Не знаю, наблюдал ли за мной кто-нибудь, когда мой зов летел по деревне. И, уж конечно, никто не пришел бы сказать мне, что Андреа и Керстин меня все равно не услышат. На клики от углового камня деревне полагалось отвечать тишиной. Если кто-нибудь все же проходил мимо, я воздерживался от двух-трех возгласов. Наверно, меня принимали за дурачка, но ведь я был еще ребенком и посему не вполне вменяемым. Поскольку прохожих было мало, я мог предаваться своему занятию вволю. Оно мне нравилось. Иногда я даже забывал, кого звал. Не мог припомнить, какие слова выкрикивал. Проникнутый звуковыми образами двух девочек, я видел всю деревню. Она была моим миром, она была тем, что я знал. Да, я знал ее, но с нею что-то происходило. Зов изменял то, что охватывал мой взор, он изменял облик селения.

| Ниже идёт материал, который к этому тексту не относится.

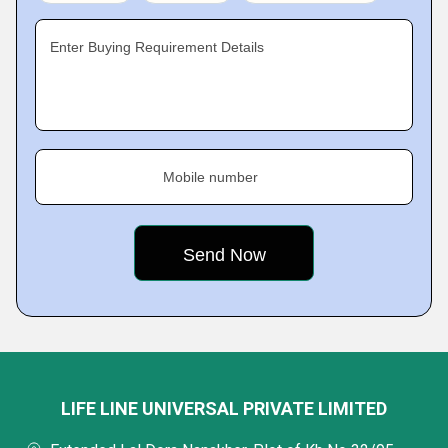
Enter Buying Requirement Details
Mobile number
LIFE LINE UNIVERSAL PRIVATE LIMITED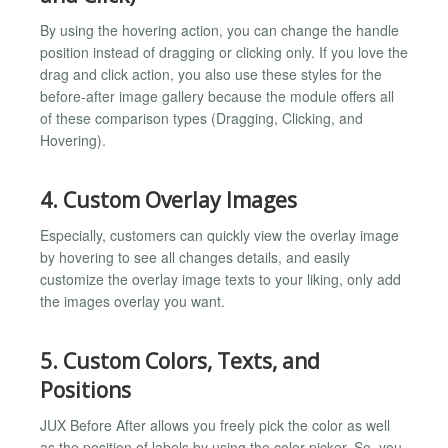
By using the hovering action, you can change the handle
position instead of dragging or clicking only. If you love the
drag and click action, you also use these styles for the
before-after image gallery because the module offers all
of these comparison types (Dragging, Clicking, and
Hovering).
4. Custom Overlay Images
Especially, customers can quickly view the overlay image
by hovering to see all changes details, and easily
customize the overlay image texts to your liking, only add
the images overlay you want.
5. Custom Colors, Texts, and
Positions
JUX Before After allows you freely pick the color as well
as the position of labels by using the color picker. So, you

Поначалу деревня была похожа на пустыню. Она была немой — со своим прудом, десятком домов, заборами… Вокруг меня — глушь. Детская фантазия рисовала то прерию, то степь, но всегда почти необжитую, молчаливую равнину, над которой свободно звучал и затихал мой зов. Посреди этой равнины стоял вождь, потерявший всех соплеменников, последний из могикан, поверявший ветру свою печаль. Одиночество позволяло мне слышать мой зов во всем его своеобразии — и как стройную мелодию, и как рыхлый ком звуков. Его можно было снова и снова разбрасывать над пустошью, и при этом бессмысленном повторении возникало желание слегка варьировать его, придать ему долготу или ускорение, обезобразить его, потрепать и обнажить.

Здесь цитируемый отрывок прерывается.